__EXERCISE OBJECTIVE__:
As the output, give exactly the lines that run from the one with "s, du jury et" through the end of the records below, and omit pictures.

──────────

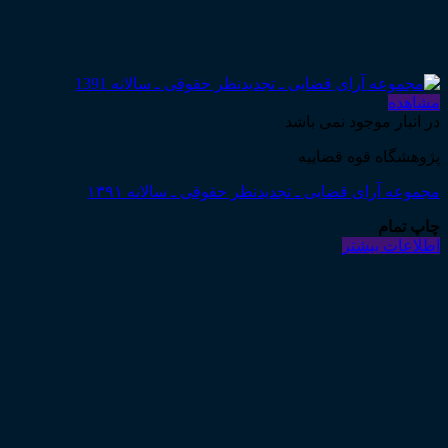
مشاهده
در انبار موجود نمی باشد
پژوهشگاه قوه قضاییه
مجموعه آرای قضایی ـ تجدیدنظر حقوقی ـ سالانه ۱۳۹۱
چاپ تمام
اطلاعات بیشتر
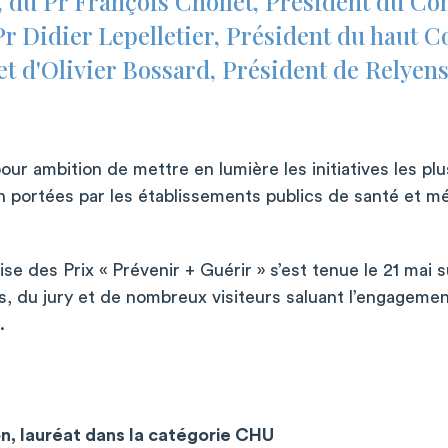
 du Pr François Chollet, Président du C
r Didier Lepelletier, Président du haut Co
t d'Olivier Bossard, Président de Relyens
pour ambition de mettre en lumière les initiatives les pl
n portées par les établissements publics de santé et m
e des Prix « Prévenir + Guérir » s’est tenue le 21 mai s
s, du jury et de nombreux visiteurs saluant l’engageme
.
n, lauréat dans la catégorie CHU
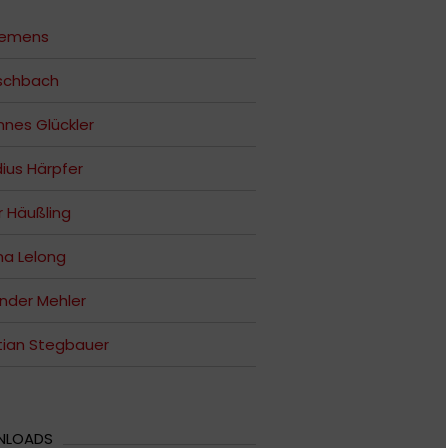
Clemens
ischbach
nes Glückler
ius Härpfer
 Häußling
na Lelong
nder Mehler
tian Stegbauer
NLOADS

──────────

__RESPONSE__:
s, du jury et de nombreux visiteurs saluant l’engageme
.
n, lauréat dans la catégorie CHU
Clemens
ischbach
nes Glückler
ius Härpfer
 Häußling
na Lelong
nder Mehler
tian Stegbauer
NLOADS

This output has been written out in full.